§ Supplied data
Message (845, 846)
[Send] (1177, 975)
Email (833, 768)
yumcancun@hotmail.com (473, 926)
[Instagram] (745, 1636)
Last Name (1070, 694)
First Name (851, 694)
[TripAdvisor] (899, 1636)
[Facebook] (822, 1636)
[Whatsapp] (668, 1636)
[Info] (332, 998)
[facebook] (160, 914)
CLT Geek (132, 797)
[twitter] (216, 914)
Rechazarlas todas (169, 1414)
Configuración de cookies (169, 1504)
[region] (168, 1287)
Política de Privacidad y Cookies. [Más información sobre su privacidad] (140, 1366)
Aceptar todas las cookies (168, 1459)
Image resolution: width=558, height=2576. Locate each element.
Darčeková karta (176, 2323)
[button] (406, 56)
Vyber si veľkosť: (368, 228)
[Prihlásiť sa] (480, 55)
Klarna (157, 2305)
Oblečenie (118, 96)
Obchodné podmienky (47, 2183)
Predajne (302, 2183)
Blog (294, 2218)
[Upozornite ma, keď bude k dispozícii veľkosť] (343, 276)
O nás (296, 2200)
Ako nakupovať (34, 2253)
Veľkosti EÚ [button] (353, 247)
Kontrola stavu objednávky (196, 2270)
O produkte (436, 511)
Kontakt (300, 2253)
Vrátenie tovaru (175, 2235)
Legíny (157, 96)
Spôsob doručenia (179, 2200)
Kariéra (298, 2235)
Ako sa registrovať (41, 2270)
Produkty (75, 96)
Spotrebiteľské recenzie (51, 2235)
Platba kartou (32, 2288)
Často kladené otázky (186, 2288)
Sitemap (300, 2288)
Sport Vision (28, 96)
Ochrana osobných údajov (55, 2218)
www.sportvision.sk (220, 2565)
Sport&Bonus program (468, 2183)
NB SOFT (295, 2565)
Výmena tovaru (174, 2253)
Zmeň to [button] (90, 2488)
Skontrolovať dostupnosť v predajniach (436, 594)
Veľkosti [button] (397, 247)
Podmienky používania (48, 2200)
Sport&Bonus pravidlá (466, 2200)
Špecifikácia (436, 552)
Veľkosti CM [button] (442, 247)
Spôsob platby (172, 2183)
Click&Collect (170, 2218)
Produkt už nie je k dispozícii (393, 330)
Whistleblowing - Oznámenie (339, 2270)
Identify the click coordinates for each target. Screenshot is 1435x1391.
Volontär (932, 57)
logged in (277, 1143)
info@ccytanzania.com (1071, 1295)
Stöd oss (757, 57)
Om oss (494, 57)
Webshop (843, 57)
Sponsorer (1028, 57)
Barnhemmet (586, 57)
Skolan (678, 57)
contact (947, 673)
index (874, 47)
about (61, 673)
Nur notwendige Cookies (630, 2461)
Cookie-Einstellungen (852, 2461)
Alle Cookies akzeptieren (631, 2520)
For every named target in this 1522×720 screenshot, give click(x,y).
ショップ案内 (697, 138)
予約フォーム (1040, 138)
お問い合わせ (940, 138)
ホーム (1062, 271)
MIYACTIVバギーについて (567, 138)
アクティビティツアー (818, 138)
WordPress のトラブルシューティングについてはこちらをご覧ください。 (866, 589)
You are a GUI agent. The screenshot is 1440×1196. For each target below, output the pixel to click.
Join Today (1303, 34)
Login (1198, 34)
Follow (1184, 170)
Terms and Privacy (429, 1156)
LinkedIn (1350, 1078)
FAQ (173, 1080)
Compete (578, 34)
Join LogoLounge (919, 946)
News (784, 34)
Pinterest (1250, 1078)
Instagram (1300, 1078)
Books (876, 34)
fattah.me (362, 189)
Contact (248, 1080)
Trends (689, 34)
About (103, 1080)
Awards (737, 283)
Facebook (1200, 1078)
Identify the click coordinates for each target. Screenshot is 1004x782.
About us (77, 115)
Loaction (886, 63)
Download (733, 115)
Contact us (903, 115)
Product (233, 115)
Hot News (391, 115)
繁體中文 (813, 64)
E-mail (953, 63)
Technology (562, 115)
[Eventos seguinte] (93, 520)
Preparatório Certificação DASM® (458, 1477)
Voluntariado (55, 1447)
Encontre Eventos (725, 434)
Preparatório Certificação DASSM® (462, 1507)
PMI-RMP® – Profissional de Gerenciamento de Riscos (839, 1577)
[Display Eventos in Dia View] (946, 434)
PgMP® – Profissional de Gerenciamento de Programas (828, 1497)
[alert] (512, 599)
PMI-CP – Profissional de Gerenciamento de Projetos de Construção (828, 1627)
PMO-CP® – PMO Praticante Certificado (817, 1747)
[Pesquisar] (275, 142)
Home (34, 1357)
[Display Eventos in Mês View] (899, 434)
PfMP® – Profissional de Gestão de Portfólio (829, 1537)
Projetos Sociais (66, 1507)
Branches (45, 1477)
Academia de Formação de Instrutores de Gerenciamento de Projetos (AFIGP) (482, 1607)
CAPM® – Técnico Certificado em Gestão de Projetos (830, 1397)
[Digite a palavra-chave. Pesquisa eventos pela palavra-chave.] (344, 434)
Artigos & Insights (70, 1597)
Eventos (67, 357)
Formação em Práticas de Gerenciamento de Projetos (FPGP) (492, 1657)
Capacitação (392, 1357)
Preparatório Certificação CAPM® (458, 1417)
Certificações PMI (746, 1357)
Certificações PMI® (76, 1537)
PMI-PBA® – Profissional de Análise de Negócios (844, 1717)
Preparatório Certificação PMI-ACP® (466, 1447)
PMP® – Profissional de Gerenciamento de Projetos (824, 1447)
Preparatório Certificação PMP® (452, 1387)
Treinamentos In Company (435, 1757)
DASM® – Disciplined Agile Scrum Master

§ Task objective
Lines with the word "View": copy each one from the data above.

§ Written response
[Display Eventos in Dia View] (946, 434)
[Display Eventos in Mês View] (899, 434)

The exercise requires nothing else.